Mara: Mara’s makeover is framed as reclaiming her “real me” from bullying, offering a healthier model of change. By contrast, Eden’s transformations suppress the “real me” to avoid pain. The growing distance between them illustrates how trauma isolates identity work; the survivor’s internal battle often goes unseen, misread as fickleness or rebellion.

Josh Miller: Josh loves the girl Eden performs sophomore year but senses a hidden self he can’t reconcile. His confusion mirrors the novel’s central conflict: if Eden can’t integrate her identities, no one else can do it for her. Their breakup exposes the limits of relational validation when an internal fracture remains unhealed.

Caelin McCrorey: As the sibling tether to “the way she used to be,” Caelin’s failure to see Eden’s pain compounds her isolation. His later shock—“I don’t even recognize you”—is both indictment and lament, showing how family narratives can erase survivors when they can’t (or won’t) hold the truth.

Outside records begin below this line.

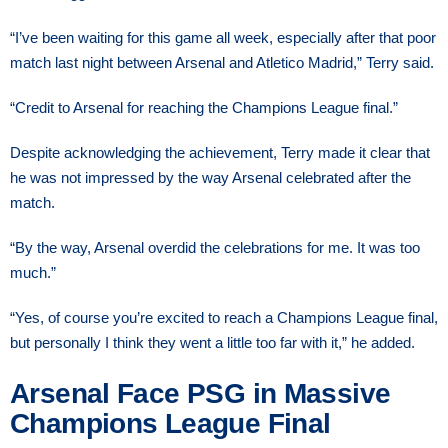
“I’ve been waiting for this game all week, especially after that poor
match last night between Arsenal and Atletico Madrid,” Terry said.
“Credit to Arsenal for reaching the Champions League final.”
Despite acknowledging the achievement, Terry made it clear that
he was not impressed by the way Arsenal celebrated after the
match.
“By the way, Arsenal overdid the celebrations for me. It was too
much.”
“Yes, of course you’re excited to reach a Champions League final,
but personally I think they went a little too far with it,” he added.
Arsenal Face PSG in Massive
Champions League Final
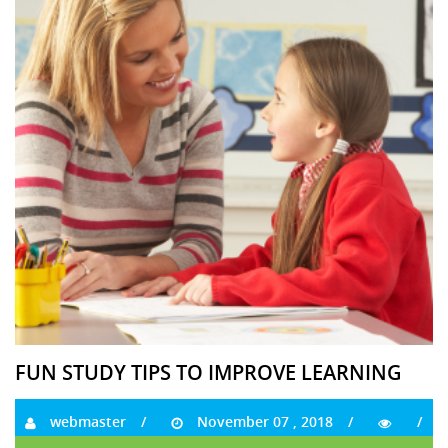
FUN STUDY TIPS TO IMPROVE LEARNING
webmaster
November 07 , 2018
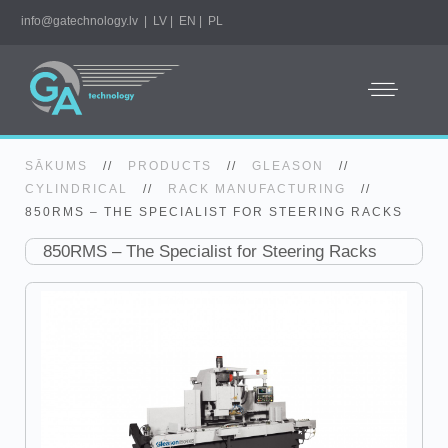
info@gatechnology.lv
|
LV
|
EN
|
PL
SĀKUMS
//
PRODUCTS
//
GLEASON
//
CYLINDRICAL
//
RACK MANUFACTURING
//
850RMS – THE SPECIALIST FOR STEERING RACKS
850RMS – The Specialist for Steering Racks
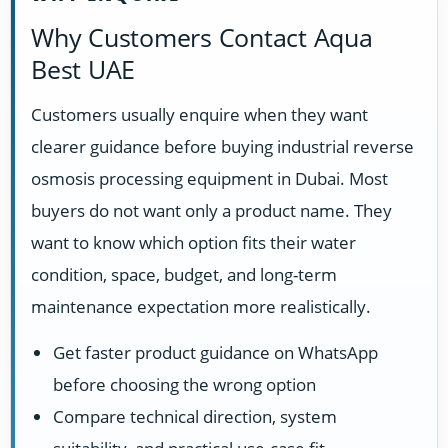
Why Customers Contact Aqua
Best UAE
Customers usually enquire when they want
clearer guidance before buying industrial reverse
osmosis processing equipment in Dubai. Most
buyers do not want only a product name. They
want to know which option fits their water
condition, space, budget, and long-term
maintenance expectation more realistically.
Get faster product guidance on WhatsApp
before choosing the wrong option
Compare technical direction, system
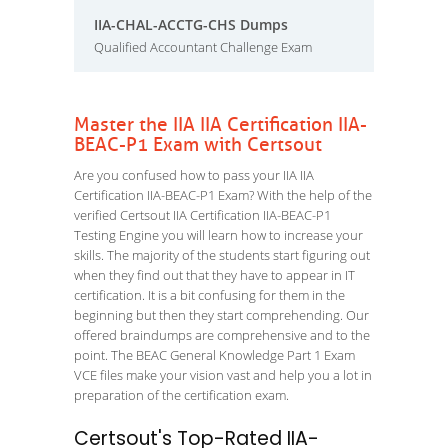
IIA-CHAL-ACCTG-CHS Dumps
Qualified Accountant Challenge Exam
Master the IIA IIA Certification IIA-
BEAC-P1 Exam with Certsout
Are you confused how to pass your IIA IIA
Certification IIA-BEAC-P1 Exam? With the help of the
verified Certsout IIA Certification IIA-BEAC-P1
Testing Engine you will learn how to increase your
skills. The majority of the students start figuring out
when they find out that they have to appear in IT
certification. It is a bit confusing for them in the
beginning but then they start comprehending. Our
offered braindumps are comprehensive and to the
point. The BEAC General Knowledge Part 1 Exam
VCE files make your vision vast and help you a lot in
preparation of the certification exam.
Certsout's Top-Rated IIA-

Kevin Armstrong: As perpetrator and gaslighter—“No one will ever believe you”—Kevin attempts to fix Eden’s identity as voiceless and discredited. His arrest interrupts that imposed narrative, creating space for Eden’s voice to redefine who she is and what happened to her.


Symbolic Elements

Eden’s physical appearance: Glasses and band-geek clothes mark the pre-trauma self; contacts, new hair, and trendy outfits are armor. The makeover grants control over how she is read, but as armor, it prevents intimacy as much as it provides safety, dramatizing the cost of self-protection.

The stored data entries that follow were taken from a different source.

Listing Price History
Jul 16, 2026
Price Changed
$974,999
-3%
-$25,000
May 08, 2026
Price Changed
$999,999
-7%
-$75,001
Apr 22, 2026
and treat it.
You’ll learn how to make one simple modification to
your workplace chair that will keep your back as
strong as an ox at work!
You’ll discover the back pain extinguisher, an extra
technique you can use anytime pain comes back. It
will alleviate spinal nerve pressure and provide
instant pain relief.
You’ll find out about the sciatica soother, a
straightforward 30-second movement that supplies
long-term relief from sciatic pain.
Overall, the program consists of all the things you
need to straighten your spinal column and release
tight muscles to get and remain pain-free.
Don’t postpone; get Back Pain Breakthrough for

The bedroom: Because the assault occurs there, her room becomes an internal wound mapped onto space. Sleeping on the floor in a bag and compulsively locking the door ritualize vigilance; the room no longer shelters a self, it polices one.

The yearbook: A book meant to archive continuity becomes an artifact of rupture. Seeing a stranger in her own photo reveals that time alone can’t restore identity; only truth-telling can bridge the “before/after” chasm.


Contemporary Relevance

Eden’s story resonates with contemporary conversations about trauma, C-PTSD, and dissociation, especially the “before” and “after” language many survivors use. The novel refuses the cultural script of “getting over it,” insisting instead on the long, nonlinear labor of integrating grief, anger, and memory into a livable identity. In a world that rewards curated personas, Eden’s journey challenges the allure of reinvention as a cure, advocating for voice, community belief, and trauma-informed care as foundations for authentic selfhood.


Essential Quote

But I’m not her anymore. I don’t even want to be her anymore.

This declaration captures both the necessity and danger of reinvention. It names the survival instinct to abandon the “old” self while foreshadowing the cost of rejecting one’s own history. The arc of the novel transforms this line from erasure into redefinition, as Eden learns to speak from, not against, the girl she used to be.